# Einträge in ListBox aktualisieren (Access)



## pglw (16. August 2007)

Hi zusammen,

habe in Access auf Formular A ein Listenfeld mit mehreren Spalten. Darin werden mir die Datensätze einer Abfrage angezeigt. Nun habe ich es so gemacht, dass ich wenn ich einen Datensatz ändern will, einfach einen Doppelklick auf den entsprechenden Eintrag im Listenfeld mache und es öffnet sich ein Formular B wo ich die Änderungen durchführen kann. Wenn das Listenfeld z.B. Kunden enthält und ich ändere im Formular B auf Nicht-Kunde, dann sollte dieser Datensatz nicht mehr im Listenfeld auftauchen, sobald ich es schließe.

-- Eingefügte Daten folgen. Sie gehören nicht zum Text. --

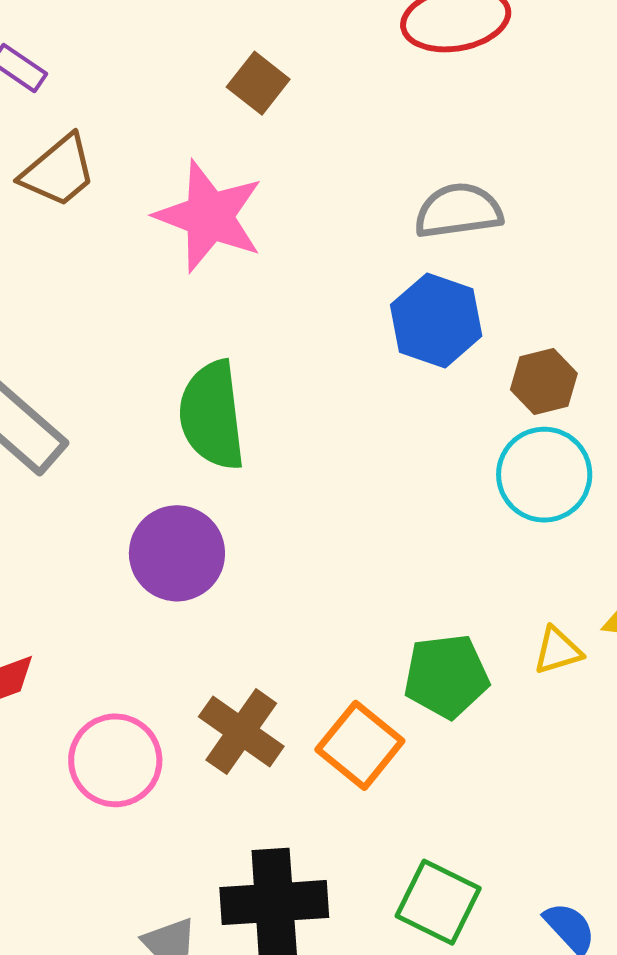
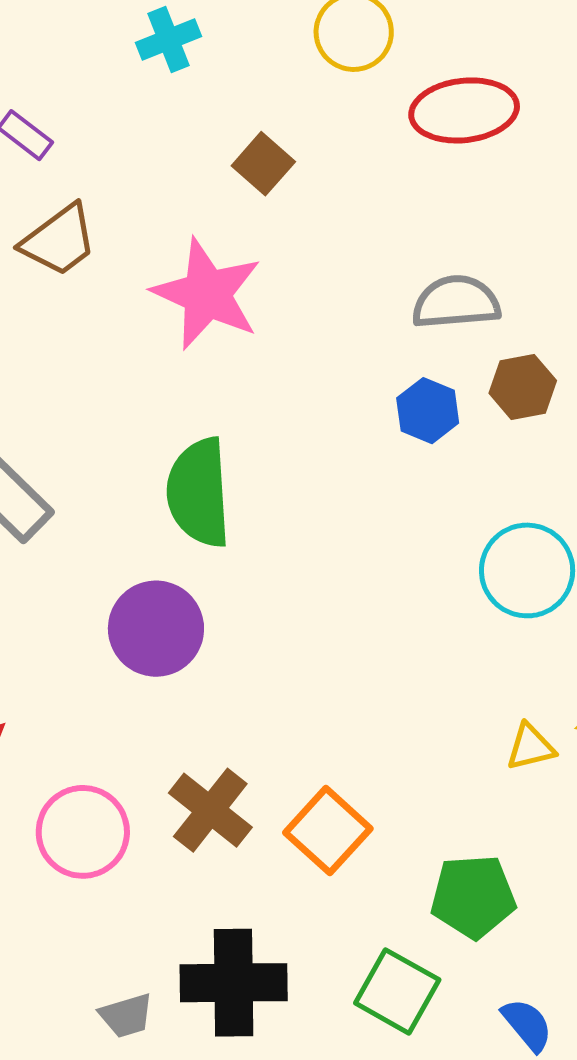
blue hexagon: (436, 320) -> (428, 411), size x0.7
brown hexagon: (544, 382) -> (523, 387), moved
green pentagon: (446, 676) -> (473, 896), moved

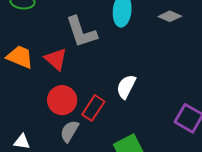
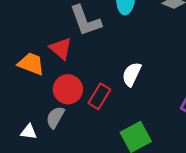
orange trapezoid: (20, 57) -> (31, 64), moved
gray semicircle: (69, 131) -> (55, 117), moved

Nun mein Problem: Ich öffne Formular B mit einem Doppelklick auf einen Eintrag in meinem Listenfeld. Dadurch ist der Datensatz den ich ändern will im Listenfeld markiert. Ändere ich dann im Formular den Status z.B. auf Nichtkunde, sollte der ehemalige Kunde aus meinem Listenfeld fliegen. Das tut er aber erstmal nicht, weil der Datensatz noch markiert ist. Erst wenn ich einen anderen Datensatz im Listenfeld anklicke, wird es aktualisiert und der Datensatz verschwindet.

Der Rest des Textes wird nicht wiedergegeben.